Monday, June 16, 2008

NOBAMA

Will anyone with a microphone ever ask Obama what qualifies him to be POTUS? NRO did the investigation that was sitting there waiting lo these many months to be done, and found that, surprise, Obama's ability to get people excited about Obama is all he has ever really accomplished. Unfortunately, he is very good at that, though. Tom, I am not a subscriber - are you able to forward me the article? Hopefully someone with a broader readership and whose name is not Hannity will pick up on the NRO piece, but I ain't holding my breath.

When it comes to lasting accomplishments, Obama's list isn't very long. His greatest hits seem to have been a successful effort to convince the city of Chicago to locate a jobs placement office on the far South Side and his part in a drive to push the city to clean asbestos out of a housing project in the same area. What else? A few other things; nothing big. [Through the course of my investigation] I got the sense that Obama's greatest talent was his ability to convince people to believe that it was possible to change things, not to actually bring about much change himself.

Obama has been selling the message of change since his organizer days. His gift, then and now, was to convince people to believe in him. Obama, not long out of college, didn't have much experience to qualify him to be an organizer. But he was black — a threshold qualification for this particular job — and he seemed able almost to work magic on those he encountered. "He didn't have experience," Augustine-Herron told me, "but he had a sensitivity that allowed us to believe that he could do that job."

In the media age, does personality trump policy?

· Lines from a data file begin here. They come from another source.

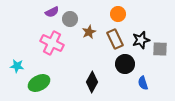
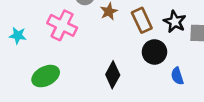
black star: (141, 40) -> (175, 22), turned -30
cyan star: (17, 66) -> (18, 36), moved

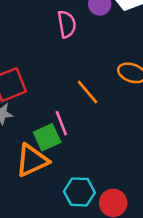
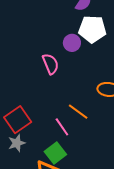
pink line: (61, 123) -> (62, 127), moved

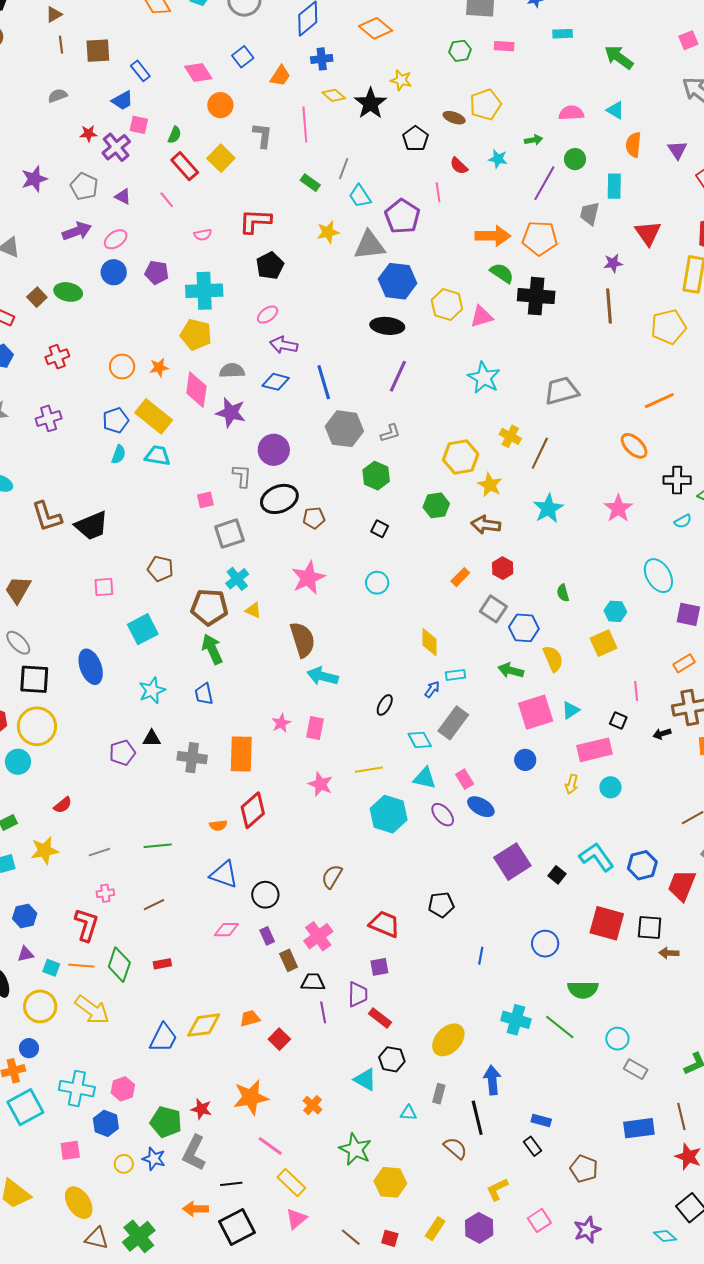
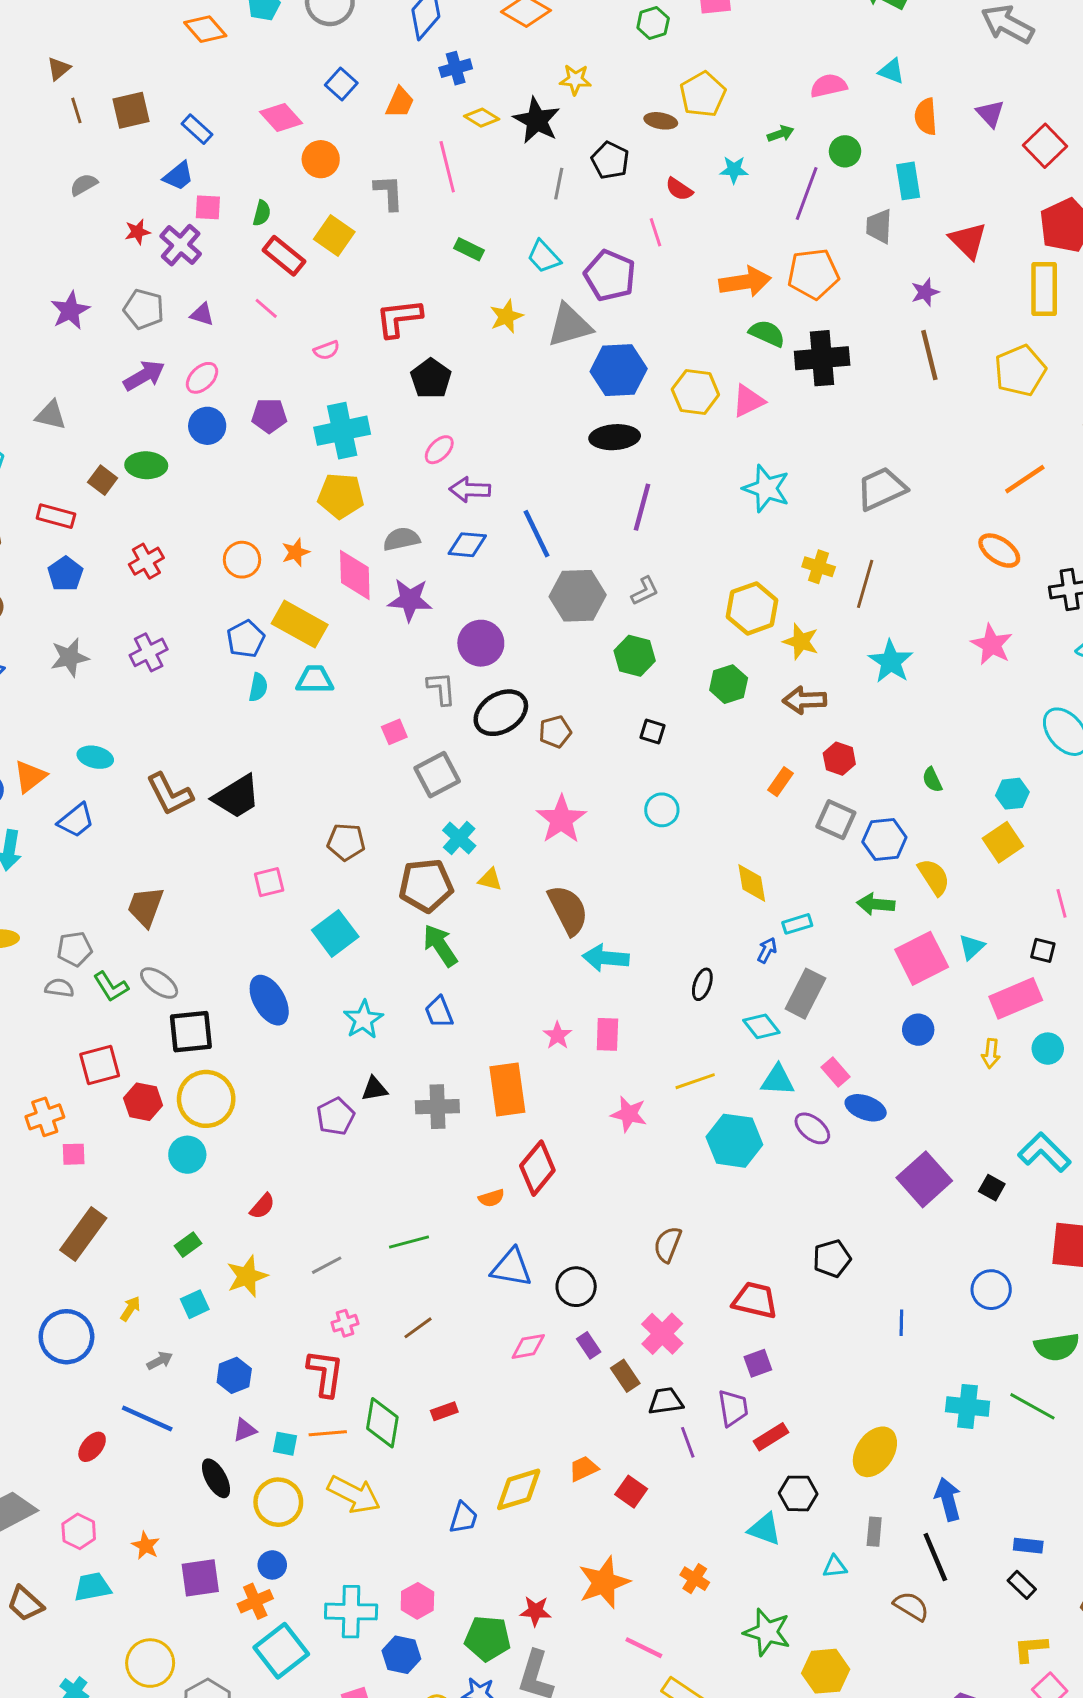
gray line: (344, 169) -> (559, 184), moved
red rectangle: (380, 1018) -> (771, 1437), turned -60
blue trapezoid: (163, 1038) -> (463, 1518), size x0.7
yellow L-shape: (497, 1189) -> (1031, 1649), moved, turned 30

Is it more important to be a charismatic leader than to have a proven record of effective leadership? Do we hire now based on potential rather than performance? Is a well run campaign sufficient qualification for office? Interesting times.

My hope is that Obama is peaking, and that he can only become less popular, not more, as people get to know him. My fear is that he is so engaging that everything else matters less, and that compared to the awkward lump of porridge that is John McCain, and the lukewarmness he engenders among right-leaning voters, Obama's charm and rhetoric will shine too brightly to overcome. I especially fear this in light of the two or three appointments to SCOTUS that the next president will make.

But it's not a fear that is really fear, the kind that makes one noticeably afraid, not like a snake at the ankle or a crazed killer with knife aloft behind the refrigerator door.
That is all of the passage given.